Goes to his house, beats the drum and out comes, other spirits, and they beats the hell out of . Now, why did I tell this story? Why, what is, what, what what feels urgent here? It is not a story of greed. It’s not, uh, lesson about greed or, or. You know, being content or food and feeding, it’s definitely not about ice cream.
However, I think it’s about cracks. It’s about openings. It’s about the architecture of social change. I’m trying to say that we cannot do this on our own, whether it’s to address the impasses of modern civilization, whether it’s to address police brutality, we will often act as the systems or as the ecologies.
I prefer ecologies to systems the world exceeds the systemic. We will often act as ecologies and sometimes as ecologies that we produce certain toxic cyclicities, you know, and products and phenomena. So we need a break. We need something that would Pierce through that repeatability, that it a spirit, maybe with a mango, a drum, whether it’s a drum that beats us the senses out of us or gives us food, we need something.

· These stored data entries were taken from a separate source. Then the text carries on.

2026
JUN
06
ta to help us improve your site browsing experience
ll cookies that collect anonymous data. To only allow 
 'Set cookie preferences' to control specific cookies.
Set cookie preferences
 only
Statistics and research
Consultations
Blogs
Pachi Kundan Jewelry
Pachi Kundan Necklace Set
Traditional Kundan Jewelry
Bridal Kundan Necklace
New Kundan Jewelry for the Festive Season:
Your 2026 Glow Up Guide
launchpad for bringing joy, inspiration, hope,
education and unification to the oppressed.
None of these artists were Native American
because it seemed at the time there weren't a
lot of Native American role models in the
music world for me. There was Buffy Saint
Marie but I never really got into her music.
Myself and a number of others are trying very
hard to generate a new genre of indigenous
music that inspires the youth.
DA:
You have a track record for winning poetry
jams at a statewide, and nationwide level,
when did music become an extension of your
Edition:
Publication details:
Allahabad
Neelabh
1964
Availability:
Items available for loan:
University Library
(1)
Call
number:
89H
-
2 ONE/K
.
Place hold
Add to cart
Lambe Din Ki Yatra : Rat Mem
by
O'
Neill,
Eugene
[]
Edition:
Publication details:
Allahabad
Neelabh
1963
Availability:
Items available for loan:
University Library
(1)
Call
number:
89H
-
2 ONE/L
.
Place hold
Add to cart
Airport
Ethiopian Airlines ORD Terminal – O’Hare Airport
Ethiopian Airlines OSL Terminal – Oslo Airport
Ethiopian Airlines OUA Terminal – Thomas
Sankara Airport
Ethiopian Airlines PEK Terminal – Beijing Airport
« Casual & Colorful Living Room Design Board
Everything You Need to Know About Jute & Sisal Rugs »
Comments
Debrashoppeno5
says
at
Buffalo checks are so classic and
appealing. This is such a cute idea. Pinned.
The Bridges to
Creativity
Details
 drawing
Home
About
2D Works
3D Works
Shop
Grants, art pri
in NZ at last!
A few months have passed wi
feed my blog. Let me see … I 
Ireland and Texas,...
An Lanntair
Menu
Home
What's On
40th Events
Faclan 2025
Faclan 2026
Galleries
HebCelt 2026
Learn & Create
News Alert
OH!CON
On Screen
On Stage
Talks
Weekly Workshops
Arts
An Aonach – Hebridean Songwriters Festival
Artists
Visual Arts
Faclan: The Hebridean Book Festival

Um, and I do not position the divine above the human. Like some hierarchical relationship. I think the divine and the material are in constant conversation. Right. And at this time it seems that even the divine has no answers, right. It’s not just there in a library, that we can Just pick out a book, what to do in times of trouble.
I think this is the call for us sitting with a humbling of ourselves together, somewhere in the middle. In the world of the material and the world of the spiritual. If I can parse things that way temporarily, we will find the otherwise waiting.